Furthermore, it was recently confirmed that its expression correlates with that of TGF-B1 and that in fact, SERPINB3 contributes to TGFB1 overexpression and release[42]. So, far from its antiprotease activity, and its biomarker possibilities, SERPINB3 was suggested to be an oncoprotein in as much as it protects the cells from apoptosis and induces epithelial-mesenchymal transition, cell invasiveness and proliferation[43]. Lastly, it has been found that its overexpression induces chronic unfolded protein response and as a consequence, activation of NF-kB and production of IL-6[44]. Besides, a knock-down of SERPINB3 produces an inhibition of tumor growth[45].

In terms of circulating biomarker, it has been described that natural IgMs bind to several tumor antigens and create immunocomplexes, that in this case, showed a better diagnostic performance that the biomarker itself[46]. Accordingly, levels of circulating SCCA-IgM have been recently found to increase over time, being predictive of fibrosis progression in patients with chronic hepatitis[47]. Furthermore, it has been demonstrated that HCV-infected cirrhotic patients with low levels of serum SCCA-IgM have a decreased risk of developing HCC[48]. Eventually, Biasiolo et al. reported that SCCA-IgM, instead of AFP, was associated with the prediction of HCC-free survival in a prospective cohort[44].

Liquid biopsy of HCC

“Liquid biopsies” are based on the analysis of tumor components that are shed into the circulation, such as tumor-derived extracellular vesicles, circulating tumor cells (CTCs) or circulating tumor DNA (ctDNA) [Figure 1][49,50]. Numerous studies have shown the potential utility of circulating cancer byproducts detection from which we could extract molecular information about primary tumors[51-54]. The liquid biopsy could be conducted in repeated samples providing accessible, accurate and dynamic information to evaluate the tumor status.

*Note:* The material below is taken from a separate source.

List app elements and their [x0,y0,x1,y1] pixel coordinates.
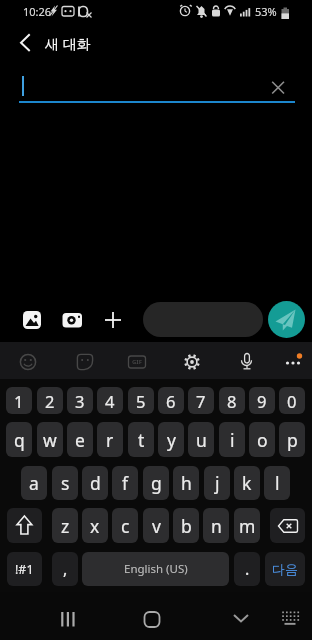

These novel biomarkers are thought to have great potential and could provide individualized decision-making during HCC treatment, including the follow-up period; risk assessment, early cancer detection, treatment response or even prognostic outcome[53-56].

Performance of different biomarkers for the management of hepatocellular carcinoma

Figure 1. Liquid biopsy of hepatocelular carcinoma (HCC): circulating tumor cells (CTCs), circulating tumor DNA (ctDNA), epigenetic non-coding RNA (miRNAS and lncRNA) and tumor-associated circulating microparticles (taMPs)

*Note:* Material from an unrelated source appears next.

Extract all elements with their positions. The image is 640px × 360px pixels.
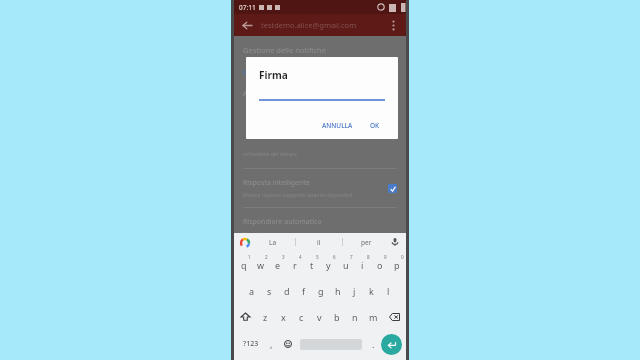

CTCs are spread by tumor malignant cells into peripheral blood in order to reach distal organs and eventually develop metastatic carcinoma[54]. Several studies have analysed the role of CTCs as a marker to predict survival, recurrence or treatment response in different kinds of tumors[53,57,58].

The presence of CTCs was reported for the first time in 1869 into the blood of a man with metastatic cancer[59]. However, there are some limitations about the use of CTCs due to the incapacity in detecting these cells during the earlier stages of the disease (cells are proportional to tumor volume or aggressive biology behaviour; the larger the tumor, the higher the CTCs-positive rate in the peripheral blood). Unfortunately the frequency of finding CTC in blood is 1 to 10 in a background of millions of blood cells in patients with metastatic disease[60]. In the last years, the major challenge for CTCs researchers has been to improve the sensitivity and specificity of CTCs purification in order to perform the molecular characterization of CTCs to ease the development of “accurate medicine”; a cancer management program.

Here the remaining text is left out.